■ **WHAT NEEDS TO BE DONE**: Pull every line containing the word "Kamera" from the records.

START RAW DATA

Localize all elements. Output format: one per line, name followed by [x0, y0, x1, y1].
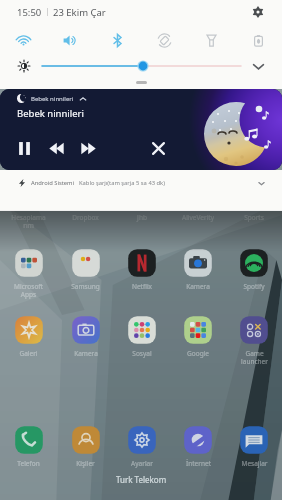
staticText: Bebek ninnileri: [17, 107, 84, 120]
staticText: 15:50: [17, 6, 42, 19]
staticText: Android Sistemi: [31, 179, 74, 187]
button[interactable]: Close: [147, 137, 169, 159]
staticText: Dropbox: [72, 213, 99, 222]
button[interactable]: Bluetooth: [94, 26, 141, 54]
button[interactable]: Next: [77, 137, 99, 159]
staticText: Kamera: [74, 349, 98, 358]
staticText: Spotify: [243, 282, 265, 291]
staticText: Jhb: [137, 213, 147, 222]
button[interactable]: Galeri: [0, 315, 57, 358]
staticText: Game launcher: [241, 349, 268, 366]
staticText: 23 Ekim Çar: [53, 6, 106, 19]
staticText: Sports: [244, 213, 264, 222]
button[interactable]: Google: [170, 315, 226, 358]
button[interactable]: Sosyal: [114, 315, 170, 358]
staticText: Samsung: [71, 282, 100, 291]
button[interactable]: Ayarlar: [114, 425, 170, 468]
button[interactable]: Microsoft Apps: [0, 248, 57, 299]
button[interactable]: Kişiler: [57, 425, 114, 468]
button[interactable]: Kamera: [57, 315, 114, 358]
button[interactable]: Bebek ninnileri: [0, 89, 282, 170]
button[interactable]: Spotify: [226, 248, 282, 291]
button[interactable]: Expand quick settings: [248, 56, 268, 76]
staticText: AliveVerity: [182, 213, 214, 222]
staticText: İnternet: [186, 459, 211, 468]
button[interactable]: Pause: [13, 137, 35, 159]
staticText: Netflix: [132, 282, 152, 291]
button[interactable]: Mesajlar: [226, 425, 282, 468]
staticText: Kişiler: [76, 459, 95, 468]
button[interactable]: Sound: [47, 26, 94, 54]
staticText: Telefon: [17, 459, 40, 468]
button[interactable]: İnternet: [170, 425, 226, 468]
staticText: Google: [187, 349, 209, 358]
staticText: Mesajlar: [241, 459, 268, 468]
button[interactable]: Netflix: [114, 248, 170, 291]
button[interactable]: Auto rotate: [141, 26, 188, 54]
button[interactable]: Wi-Fi: [0, 26, 47, 54]
staticText: Galeri: [19, 349, 38, 358]
button[interactable]: Settings: [248, 2, 268, 22]
button[interactable]: Telefon: [0, 425, 57, 468]
button[interactable]: Game launcher: [226, 315, 282, 366]
staticText: Kablo şarjı(tam şarja 5 sa 43 dk): [79, 179, 165, 187]
button[interactable]: Power saving: [235, 26, 282, 54]
staticText: Hesaplama rım: [11, 213, 46, 230]
button[interactable]: Expand notification: [254, 176, 268, 190]
button[interactable]: Samsung: [57, 248, 114, 291]
staticText: Microsoft Apps: [14, 282, 43, 299]
button[interactable]: Flashlight: [188, 26, 235, 54]
staticText: Ayarlar: [131, 459, 153, 468]
staticText: Kamera: [186, 282, 210, 291]
button[interactable]: Kamera: [170, 248, 226, 291]
staticText: Turk Telekom: [0, 474, 282, 485]
staticText: Bebek ninnileri: [31, 95, 74, 103]
staticText: Sosyal: [132, 349, 152, 358]
button[interactable]: Previous: [45, 137, 67, 159]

END RAW DATA

■ **ANSWER BOX**:
staticText: Kamera: [74, 349, 98, 358]
button[interactable]: Kamera: [57, 315, 114, 358]
staticText: Kamera: [186, 282, 210, 291]
button[interactable]: Kamera: [170, 248, 226, 291]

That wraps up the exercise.